Give the entries again exactly. Skip the pictures.
== Data supplied
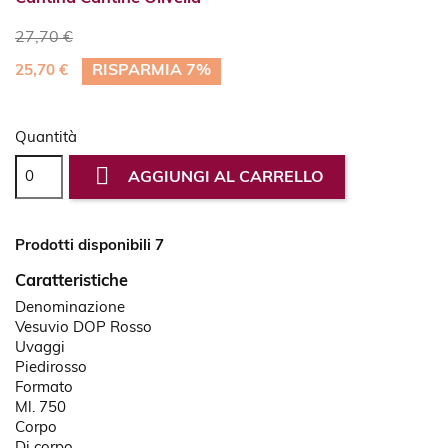
27,70 €
RISPARMIA 7%
25,70 €
Quantità

AGGIUNGI AL CARRELLO
Prodotti disponibili 7
Caratteristiche
Denominazione
Vesuvio DOP Rosso
Uvaggi
Piedirosso
Formato
Ml. 750
Corpo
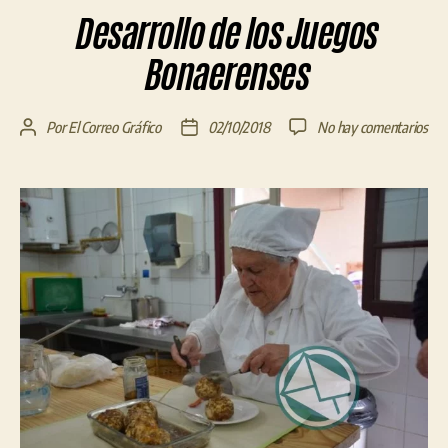
Desarrollo de los Juegos
Bonaerenses
en
Por
El Correo Gráfico
02/10/2018
No hay comentarios
Autor
Fecha
Des
de
de
de
la
la
los
entrada
entrada
Jue
Bon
====
_Exercise output_
27,70 €
RISPARMIA 7%
25,70 €
Quantità

AGGIUNGI AL CARRELLO
Prodotti disponibili 7
Caratteristiche
Denominazione
Vesuvio DOP Rosso
Uvaggi
Piedirosso
Formato
Ml. 750
Corpo
Desarrollo de los Juegos
Bonaerenses
en
Por
El Correo Gráfico
02/10/2018
No hay comentarios
Autor
Fecha
Des
de
de
de
la
la
los
entrada
entrada
Jue
Bon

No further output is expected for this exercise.